65 Ky. 58 | Ky. Ct. App. | 1867

CHIEF JUSTICE PETERS

Appellants brought their separate actions against L. L. Leavell and others, on the 18th of June, 1861; and, for grounds stated in their affidavits filed at the time, they caused attachments to issue against the estate of said Leavell — which had descended to him from his father— in the hands of the administratrix and the tenants of said decedent.

The orders of attachment were placed in the hands, of Graves, deputy sheriff of Christian county, on the day they were issued, but were never .returned until March, 1865.

Subsequently, summonses were issued and executed on the defendant, and at the October term, 1863, of the *60court, personal judgments were rendered against the defendant in favor of Petree & Bristow, and Hayes, respectively, the actions having been at the September term, 1861, of said court, consolidated. From the time of their consolidation until the rendition of the personal judgments, there does not appear to have been an order made, or a step taken in the cases, except to sue out a summons against the defendant; and from October, 1863, until March, 1865, nothing seems to have been done, not even so much as to have an order for a continuance of the cause. At the last named period an amended petition was filed, in which it is alleged that said orders of attachment were placed in the hands of Graves, deputy for R. T. McDaniel, then sheriff of Christian county, on the 18th day of June, 1861, and while in fall force they were, by said deputy, levied on the undivided interest of L. L. Leavell, jr., in the estate of his father, L. L. Leavell, deceased, who had died intestate ; and before the next succeeding term of said court the county of Christian was invaded and occupied “by the army of the so-called Confederate States,” and the courts of said county were suspended for a considerable time thereafter by reason of said invasion and occupation ; and by reason thereof said orders of attachment, with the levy indorsed thereon, were not returned to the clerk’s office of this court until the — day of 1865, and after said McDaniel had ceased to be sheriff; that they had made repeated efforts to have said attachments retunred, but were unable to have them returned earlier by reason of the absence of said Graves, who left the county and State while the county was occupied as aforesaid, and has but recently returned.

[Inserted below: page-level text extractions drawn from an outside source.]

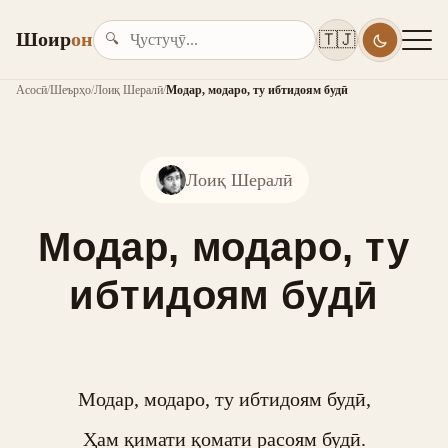
Шоир
он
🇹🇯
🔍
Асосӣ
/
Шеърҳо
/
Лоиқ Шералӣ
/
Модар, модаро, ту ибтидоям будӣ
Лоиқ Шералӣ
Модар, модаро, ту
ибтидоям будӣ
Модар, модаро, ту ибтидоям будӣ,

Ҳам қимати қомати расоям будӣ.
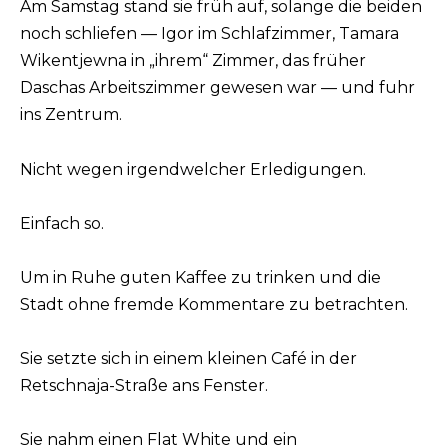
Am Samstag stand sie früh auf, solange die beiden
noch schliefen — Igor im Schlafzimmer, Tamara
Wikentjewna in „ihrem“ Zimmer, das früher
Daschas Arbeitszimmer gewesen war — und fuhr
ins Zentrum.
Nicht wegen irgendwelcher Erledigungen.
Einfach so.
Um in Ruhe guten Kaffee zu trinken und die
Stadt ohne fremde Kommentare zu betrachten.
Sie setzte sich in einem kleinen Café in der
Retschnaja-Straße ans Fenster.
Sie nahm einen Flat White und ein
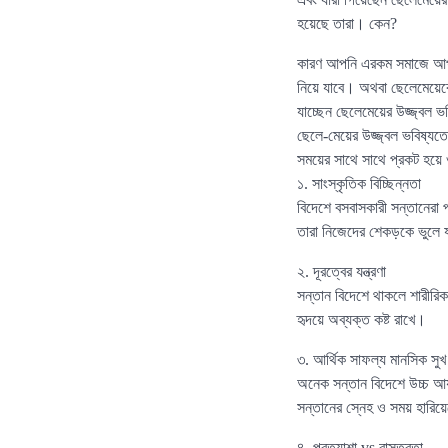
হয়েছে তারা। কেন?
কারণ আপনি এরকম সমাজে আপনার
নিয়ে যাবে। অথবা ছেলেমেয়ে
যাচ্ছেন ছেলেমেয়ের উজ্জ্বল 
ছেলে-মেয়ের উজ্জ্বল ভবিষ্যত
সময়ের সাথে সাথে প্রকট হয
১. সাংস্কৃতিক বিচ্ছিন্নতা
বিদেশে বসবাসকারী সন্তানেরা প
তারা নিজেদের শেকড়কে ভুলে য
২. দূরত্বের যন্ত্রণা
সন্তান বিদেশে থাকলে শারীরিক 
হৃদয়ে অব্যক্ত কষ্ট রাখে।
৩. আর্থিক সাফল্য মানসিক সুখ
অনেক সন্তান বিদেশে উচ্চ আয়
সন্তানের স্নেহ ও সময় হারিয
৪. প্রত্যাশা vs বাস্তবতা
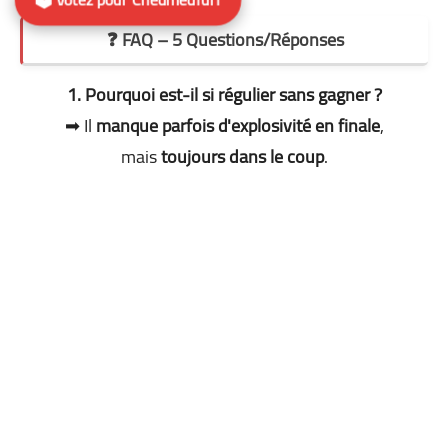
❓ FAQ – 5 Questions/Réponses
1. Pourquoi est-il si régulier sans gagner ?
➡ Il
manque parfois d'explosivité en finale
,
mais
toujours dans le coup
.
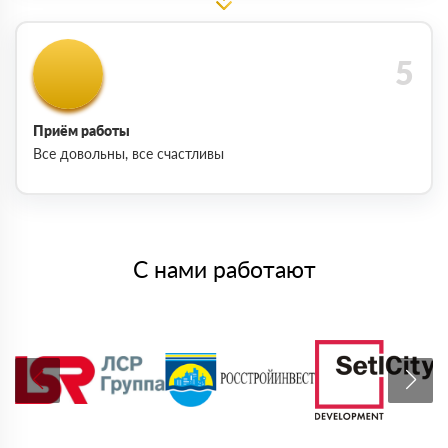
Приём работы
Все довольны, все счастливы
С нами работают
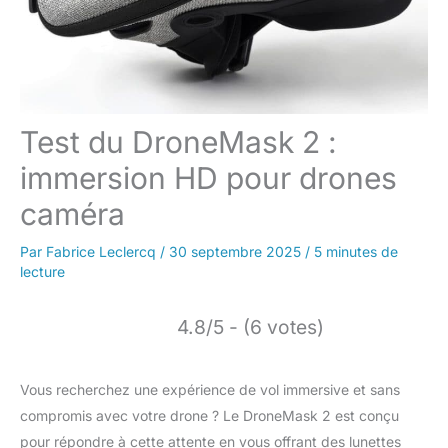
Test du DroneMask 2 :
immersion HD pour drones
caméra
Par
Fabrice Leclercq
/
30 septembre 2025
/
5 minutes de
lecture
4.8/5 - (6 votes)
Vous recherchez une expérience de vol immersive et sans
compromis avec votre drone ? Le DroneMask 2 est conçu
pour répondre à cette attente en vous offrant des lunettes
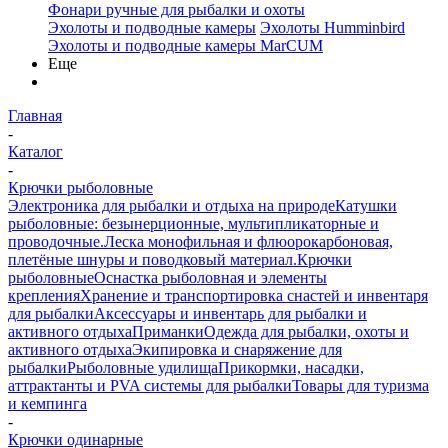
Фонари ручные для рыбалки и охоты
Эхолоты и подводные камеры
Эхолоты Humminbird
Эхолоты и подводные камеры MarCUM
Еще
Главная
-
Каталог
-
Крючки рыболовные
Электроника для рыбалки и отдыха на природе
Катушки
рыболовные: безынерционные, мультипликаторные и
проводочные.
Леска монофильная и флюорокарбоновая,
плетёные шнуры и поводковый материал.
Крючки
рыболовные
Оснастка рыболовная и элементы
крепления
Хранение и транспортировка снастей и инвентаря
для рыбалки
Аксессуары и инвентарь для рыбалки и
активного отдыха
Приманки
Одежда для рыбалки, охоты и
активного отдыха
Экипировка и снаряжение для
рыбалки
Рыболовные удилища
Прикормки, насадки,
аттрактанты и PVA системы для рыбалки
Товары для туризма
и кемпинга
-
Крючки одинарные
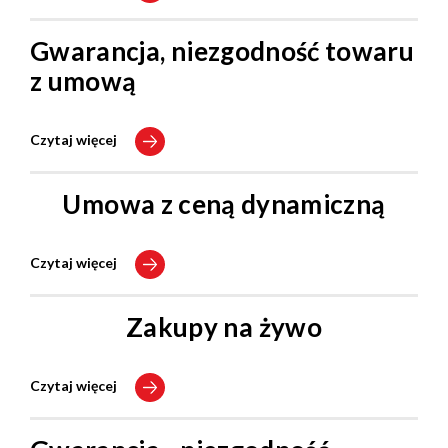
Gwarancja, niezgodność towaru
z umową
Czytaj więcej
Umowa z ceną dynamiczną
Czytaj więcej
Zakupy na żywo
Czytaj więcej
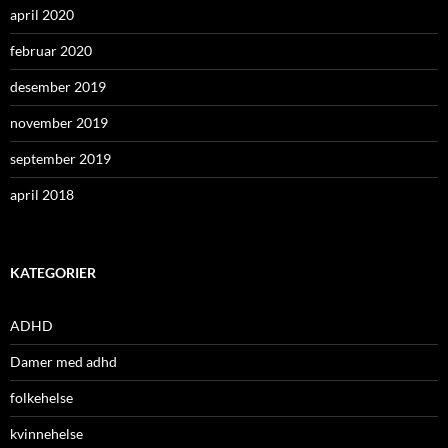
april 2020
februar 2020
desember 2019
november 2019
september 2019
april 2018
KATEGORIER
ADHD
Damer med adhd
folkehelse
kvinnehelse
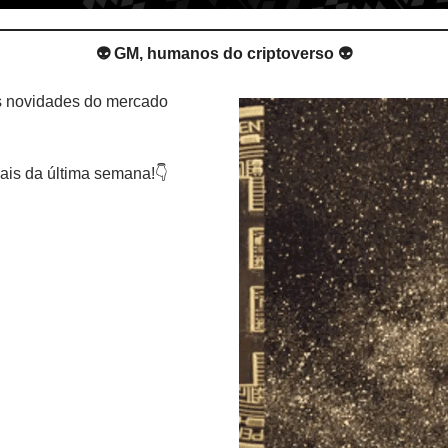
👽 GM, humanos do criptoverso 👽
s novidades do mercado 
ais da última semana!👇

It is further alleged, that, after the attachments were levied, L. L. Leavell sold his undivided interest in the *61estate of his father to Geo. B. Leavell, who had notice of the levy of said attachments on said interest, and that the interest of said Geo. B. and L. L. Leavell were subsequently leA’ied upon and sold, by virtue of executions which had issued against their estates, and of which John F. Bell was the purchaser at said sheriff’s sale; and that he, said Bell, claims, by xdrtue of said sale and purchase, to be the owner of the undivided interest of said L. L. Leavell, jr. They assert, that, by virtue of the levy of their attachments, they acquired a lien on the interest of L. L. Leavell, jr., as aforesaid, which they had neither forfeited nor lost, and which they pray may be enforced, denying that Bell acquired any title, by reason of his said purchase, superior or prejudicial to the rights which they acquired by the levy of their attachments.

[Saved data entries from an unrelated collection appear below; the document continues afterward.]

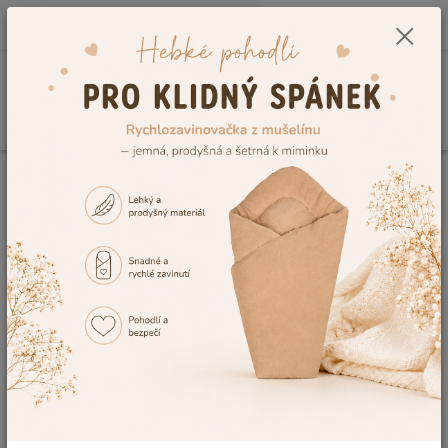
0
ks
CZK
+420 604 278 943
za
0,00 Kč
Menu
Hledat
Úvod
Vše do postýlky
Mantinely do postýlky
Froté mantinely
Mantinel do postýlky Dětský svět plátýnkový modrý
Mantinel do postýlky Dětský svět
plátýnkový modrý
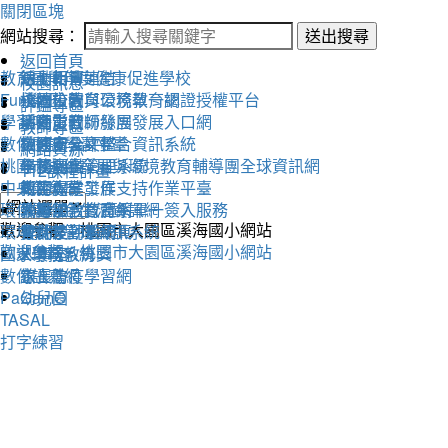
關閉區塊
網站搜尋：
送出搜尋
返回首頁
教育雲
活動相簿
111學年度健康促進學校
線上朝會連結
校園訊息
Fun學王
校內公告
永續校園與環境教育網
桃園市教育公務單一認證授權平台
評鑑專區
學習吧
活動影音
溪海愛閱粉絲團
桃園市教師發展發展入口網
教師專區
數位閱讀學習平臺
教務處
交通安全評鑑
桃園市公文整合資訊系統
網路資源
桃園市永續發展與環境教育輔導團全球資訊網
學務處
午餐評鑑
全國圖書管理系統
112課程計畫
中央氣象局
總務處
衛生保健工作
教師專業發展支持作業平臺
環保署綠色生活資訊網
輔導室
人權法治教育網
教育部教育體系單一簽入服務
歡迎參觀：桃園市大園區溪海國小網站
環境教育管理資訊系統
會計室
替代役評鑑網頁
雲端差勤系統
歡迎參觀：桃園市大園區溪海國小網站
國家環境教育獎
人事室
X學務系統
數位讀寫網
家長會
線上防疫學習網
PaGamO
幼兒園
TASAL
打字練習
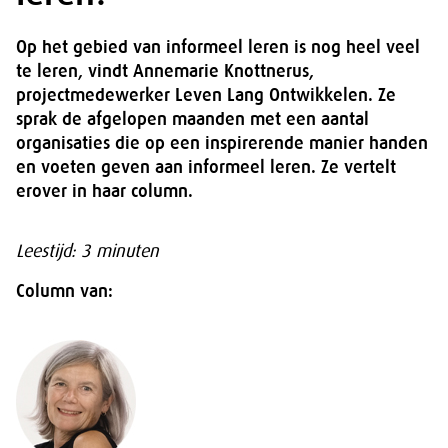
Op het gebied van informeel leren is nog heel veel
te leren, vindt Annemarie Knottnerus,
projectmedewerker Leven Lang Ontwikkelen. Ze
sprak de afgelopen maanden met een aantal
organisaties die op een inspirerende manier handen
en voeten geven aan informeel leren. Ze vertelt
erover in haar column.
Leestijd: 3 minuten
Column van:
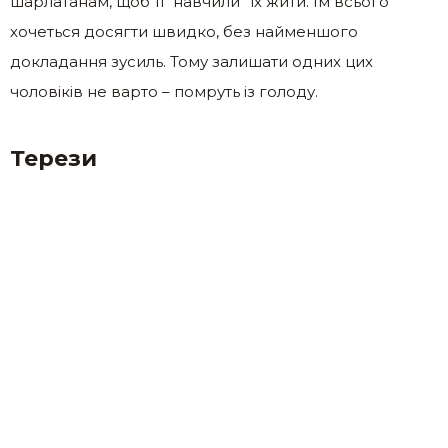
шарлатанам, щоб ті “навчили” їх жити. Їм всього
хочеться досягти швидко, без найменшого
докладання зусиль. Тому залишати одних цих
чоловіків не варто – помруть із голоду.
Терези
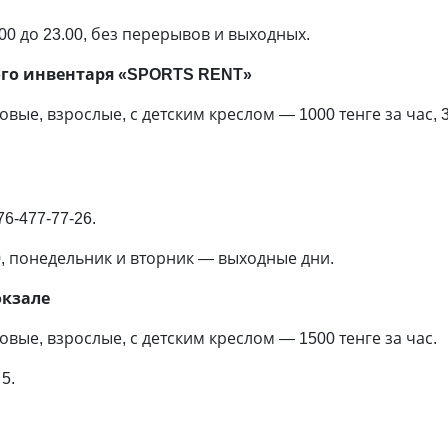
00 до 23.00, без перерывов и выходных.
ого инвентаря «SPORTS RENT»
вые, взрослые, с детским креслом — 1000 тенге за час, 3
76-477-77-26.
00, понедельник и вторник — выходные дни.
окзале
вые, взрослые, с детским креслом — 1500 тенге за час.
5.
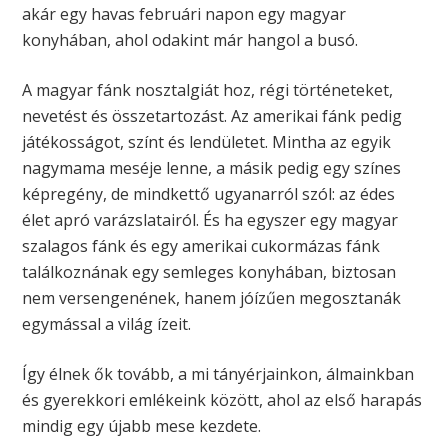
akár egy havas februári napon egy magyar
konyhában, ahol odakint már hangol a busó.
A magyar fánk nosztalgiát hoz, régi történeteket,
nevetést és összetartozást. Az amerikai fánk pedig
játékosságot, színt és lendületet. Mintha az egyik
nagymama meséje lenne, a másik pedig egy színes
képregény, de mindkettő ugyanarról szól: az édes
élet apró varázslatairól. És ha egyszer egy magyar
szalagos fánk és egy amerikai cukormázas fánk
találkoznának egy semleges konyhában, biztosan
nem versengenének, hanem jóízűen megosztanák
egymással a világ ízeit.
Így élnek ők tovább, a mi tányérjainkon, álmainkban
és gyerekkori emlékeink között, ahol az első harapás
mindig egy újabb mese kezdete.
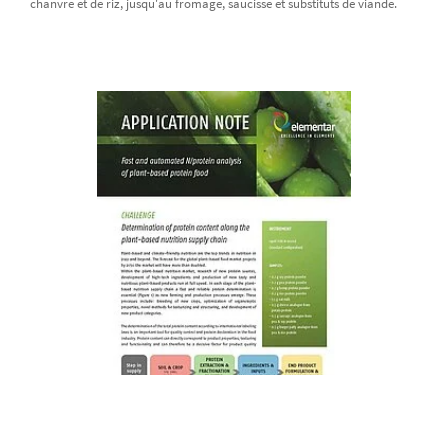
chanvre et de riz, jusqu'au fromage, saucisse et substituts de viande.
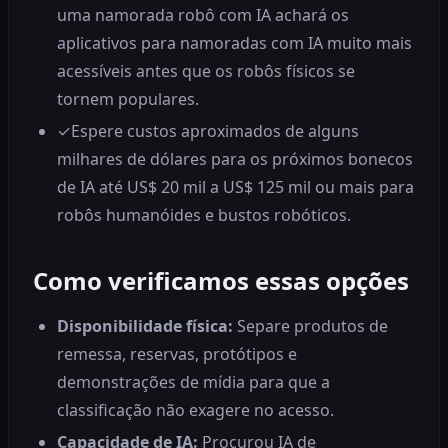
uma namorada robô com IA achará os
aplicativos para namoradas com IA muito mais
acessíveis antes que os robôs físicos se
tornem populares.
✓
Espere custos aproximados de alguns
milhares de dólares para os próximos bonecos
de IA até US$ 20 mil a US$ 125 mil ou mais para
robôs humanóides e bustos robóticos.
Como verificamos essas opções
Disponibilidade física:
Separe produtos de
remessa, reservas, protótipos e
demonstrações de mídia para que a
classificação não exagere no acesso.
Capacidade de IA:
Procurou IA de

It is not alleged in either of the petitions that Bell, the purchaser, had actual notice of the levy of the attachments or the existence of the actions. Four years had nearly elapsed, and the officer had made no return of the attachments ; and if it be conceded that, on account of the invasion of Christian county by a part of the forces of the Confederacy, and the officer in whose hands the attachments were placed had left without returning them, and they could not be procured, no reason nor excuse is assigned or offered why other attachments were not sued out and caused to be levied. We have already seen that summonses were sued out and actually executed, and a personal judgment obtained, as early as October, 1863, after the institution of the actions.

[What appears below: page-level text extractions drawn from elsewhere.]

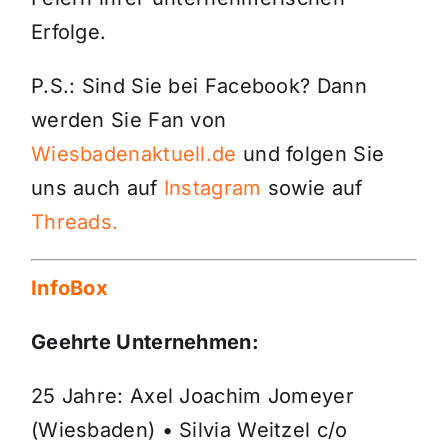
Erfolge.
P.S.: Sind Sie bei Facebook? Dann
werden Sie Fan von
Wiesbadenaktuell.de
und folgen Sie
uns auch auf
Instagram
sowie auf
Threads.
InfoBox
Geehrte Unternehmen:
25 Jahre: Axel Joachim Jomeyer
(Wiesbaden) • Silvia Weitzel c/o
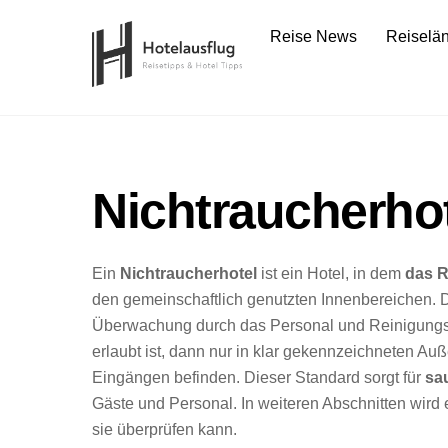
Skip
Reise News
Reiselä
to
content
Nichtraucherho
Ein
Nichtraucherhotel
ist ein Hotel, in dem
das R
den gemeinschaftlich genutzten Innenbereichen. 
Überwachung durch das Personal und Reinigungs
erlaubt ist, dann nur in klar gekennzeichneten A
Eingängen befinden. Dieser Standard sorgt für
sa
Gäste und Personal. In weiteren Abschnitten wird 
sie überprüfen kann.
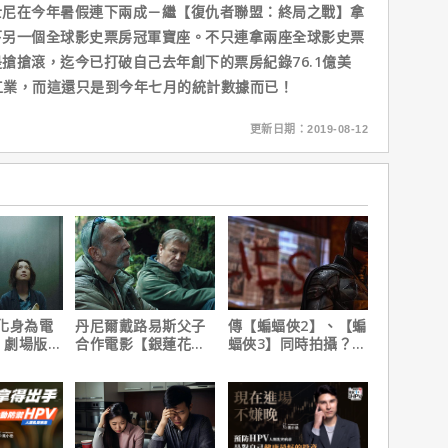
在今年暑假連下兩成－繼【復仇者聯盟：終局之戰】拿
下另一個全球影史票房冠軍寶座。不只連拿兩座全球影史票
搶搶滾，迄今已打破自己去年創下的票房紀錄76.1億美
影工業，而這還只是到今年七月的統計數據而已！
更新日期：2019-08-12
化身為電
丹尼爾戴路易斯父子
傳【蝙蝠俠2】、【蝙
 劇場版】
合作電影【銀蓮花】
蝠俠3】同時拍攝？詹
觀影思維
｜本周上線、電視首
姆斯岡恩澄清謠言！
播推薦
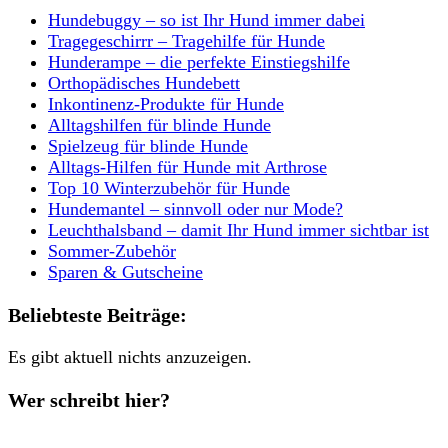
Hundebuggy – so ist Ihr Hund immer dabei
Tragegeschirrr – Tragehilfe für Hunde
Hunderampe – die perfekte Einstiegshilfe
Orthopädisches Hundebett
Inkontinenz-Produkte für Hunde
Alltagshilfen für blinde Hunde
Spielzeug für blinde Hunde
Alltags-Hilfen für Hunde mit Arthrose
Top 10 Winterzubehör für Hunde
Hundemantel – sinnvoll oder nur Mode?
Leuchthalsband – damit Ihr Hund immer sichtbar ist
Sommer-Zubehör
Sparen & Gutscheine
Beliebteste Beiträge:
Es gibt aktuell nichts anzuzeigen.
Wer schreibt hier?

It is not alleged that there was any interruption in the holding of the courts from 1862.

The question then resolves itself into an inquiry whether appellants were guilty of culpable negligence in prepar*62ing and prosecuting their suit, and therefore be made to yield to the purchase of Bell.

In Clarkson, &c., vs. Morgan’s devisees (6 B. M., 441), the doctrine' as applicable to a lis pendens, as laid down by Sugden on vendors, is quoted with approbation, and is to the following effect: “ Relief being sought against a bona fide purchaser who bought, pendente lite, without actual notice, is, however, considered a hard case in equity, and although the court cannot refuse its aid against him, yet the plaintiff is by no means a favorite, and therefore, if he make a slip in his proceedings, the court will not assist him to rectify the mistake.”

We are not prepared to say that the delay, from thef succeeding term, after the attachments were sued out, until October, 1863, to renew the attachments and to prepare their case, in view of the then disturbed condition of the country, would amount to such laches as to deprive them of the benefit of - a lis pendens-, but a delay of nearly two years thereafter, without a step taken in the case or a motion made indicating an intention to prosecute the suit, without an excuse offered or any explanation given for the delay, is such gross and culpable negligence in the prosecution of their suit as to deprive them of the benefit of the rule.

In this view of the case, it is not necessary to decide the question of the competency of the witnesses whose depositions were rejected, as actual notice to Bell is not alleged.

Wherefore, the judgment is affirmed.